Assessing performance of ZCTA-level and Census Tract-level social and environmental risk factors in a model predicting hospital events

 Download Postprint PDF

Goetschius, Leigh G., Morgan Henderson, Fei Han, Dillon Mahmoudi, Chad Perman, Howard Haft, Ian Stockwell. 2023. “Assessing performance of ZCTA-level and Census Tract-level social and environmental risk factors in a model predicting hospital events.” Social Science & Medicine 326 (2023): 115943. doi:10.1016/j.socscimed.2023.115943

Summary

In the US, a lot of health data is analyzed using zip codes: they can easily be derived from addresses. Address zip codes are not addresses. They are mail carrier routes. The Census publishes Zip Code Tabulation Areas (ZCTAs), however, these aren’t the same as carrier routes. Both ZCTAs and carrier routes change quite a bit. So what happens if we geolocate addresses and then aggregate to the Census Tract level?

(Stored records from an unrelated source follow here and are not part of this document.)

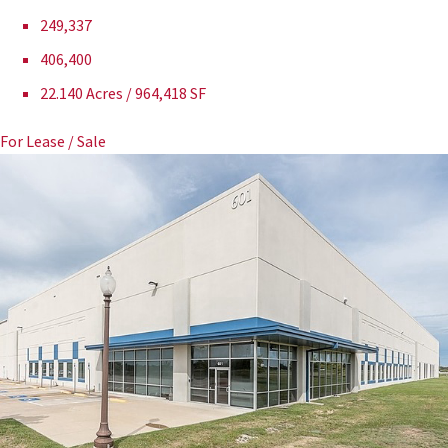
249,337
406,400
22.140 Acres / 964,418 SF
For Lease / Sale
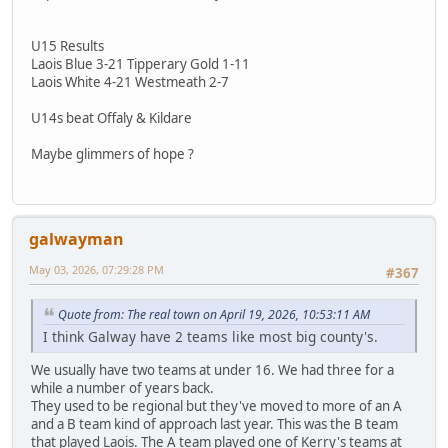
U15 Results
Laois Blue 3-21 Tipperary Gold 1-11
Laois White 4-21 Westmeath 2-7
U14s beat Offaly & Kildare
Maybe glimmers of hope ?
galwayman
May 03, 2026, 07:29:28 PM
#367
Quote from: The real town on April 19, 2026, 10:53:11 AM
I think Galway have 2 teams like most big county's.
We usually have two teams at under 16. We had three for a
while a number of years back.
They used to be regional but they've moved to more of an A
and a B team kind of approach last year. This was the B team
that played Laois. The A team played one of Kerry's teams at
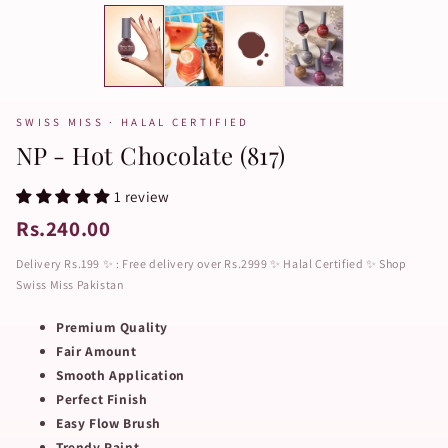
SWISS MISS · HALAL CERTIFIED
NP - Hot Chocolate (817)
1 review
Rs.240.00
Delivery Rs.199 ✨ : Free delivery over Rs.2999 ✨ Halal Certified ✨ Shop
Swiss Miss Pakistan
Premium Quality
Fair Amount
Smooth Application
Perfect Finish
Easy Flow Brush
Trendy Paint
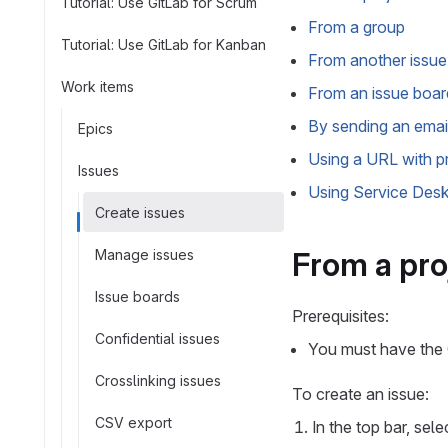
Tutorial: Use GitLab for Scrum
From a group
Tutorial: Use GitLab for Kanban
From another issue 
Work items
From an issue boar
By sending an emai
Epics
Using a URL with pr
Issues
Using Service Des
Create issues
From a pro
Manage issues
Issue boards
Prerequisites:
Confidential issues
You must have the G
Crosslinking issues
To create an issue:
CSV export
In the top bar, sel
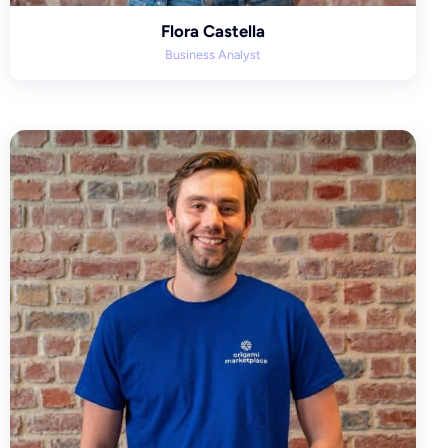
Flora Castella
Business Analyst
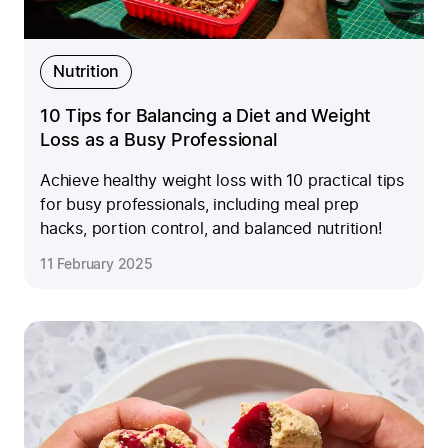
Nutrition
10 Tips for Balancing a Diet and Weight
Loss as a Busy Professional
Achieve healthy weight loss with 10 practical tips
for busy professionals, including meal prep
hacks, portion control, and balanced nutrition!
11 February 2025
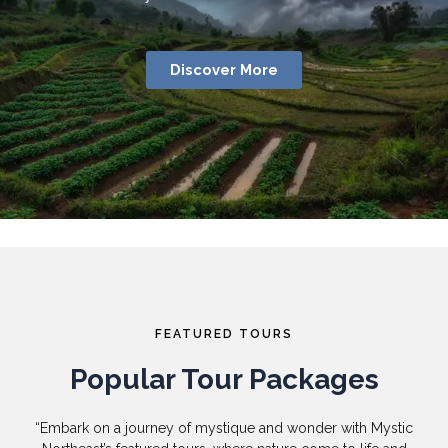
Discover More
FEATURED TOURS
Popular Tour Packages
“Embark on a journey of mystique and wonder with Mystic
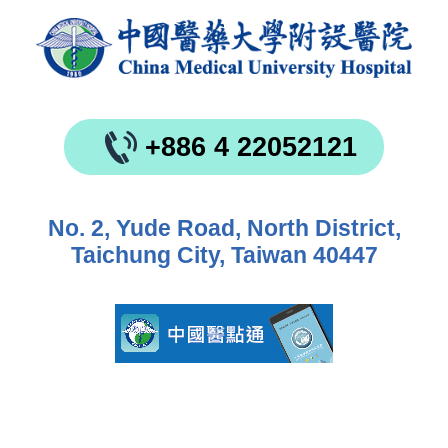
+886 4 22052121
No. 2, Yude Road, North District,
Taichung City, Taiwan 40447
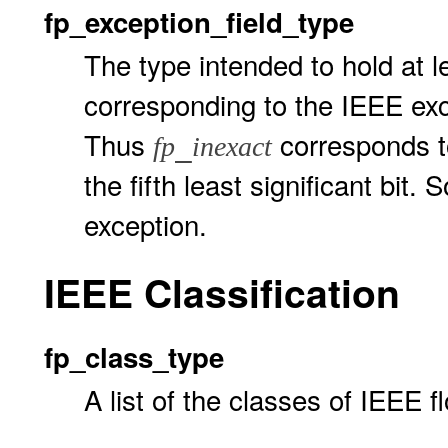
fp_exception_field_type
The type intended to hold at 
corresponding to the IEEE e
Thus
corresponds to
_
fp
inexact
the fifth least significant bi
exception.
IEEE Classification
fp_class_type
A list of the classes of IEEE 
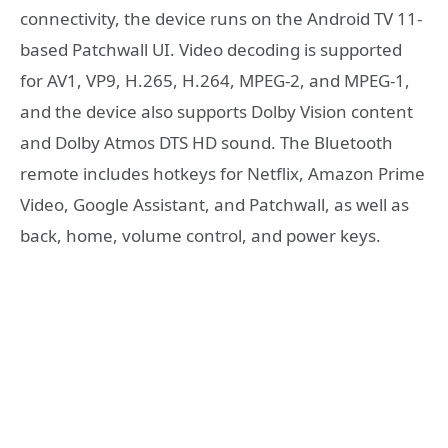
connectivity, the device runs on the Android TV 11-
based Patchwall UI. Video decoding is supported
for AV1, VP9, H.265, H.264, MPEG-2, and MPEG-1,
and the device also supports Dolby Vision content
and Dolby Atmos DTS HD sound. The Bluetooth
remote includes hotkeys for Netflix, Amazon Prime
Video, Google Assistant, and Patchwall, as well as
back, home, volume control, and power keys.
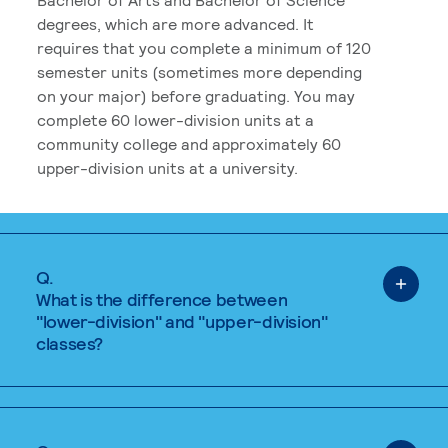
degrees, which are more advanced. It
requires that you complete a minimum of 120
semester units (sometimes more depending
on your major) before graduating. You may
complete 60 lower-division units at a
community college and approximately 60
upper-division units at a university.
Q.
What is the difference between
"lower-division" and "upper-division"
classes?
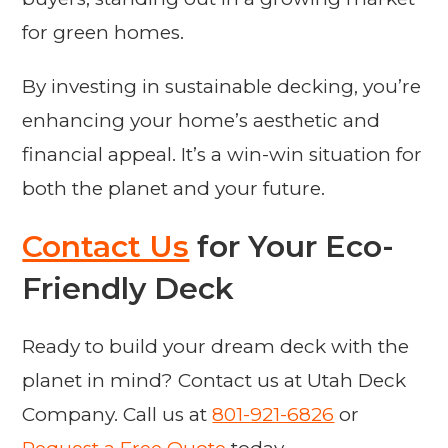
for green homes.
By investing in sustainable decking, you’re
enhancing your home’s aesthetic and
financial appeal. It’s a win-win situation for
both the planet and your future.
Contact Us
for Your Eco-
Friendly Deck
Ready to build your dream deck with the
planet in mind? Contact us at Utah Deck
Company. Call us at
801-921-6826
or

Results showed that increasing the granularity of area-based risk factors did not dramatically improve model fit or predictive performance. However, it did affect model interpretation by altering which SDOH features were retained during variable selection. Further, the inclusion of SDOH at either granularity level meaningfully reduced the risk that was attributed to demographic predictors (e.g., race, dual-eligibility for Medicaid).

The Modifiable Areal Unit Problem (MAUP) strikes again.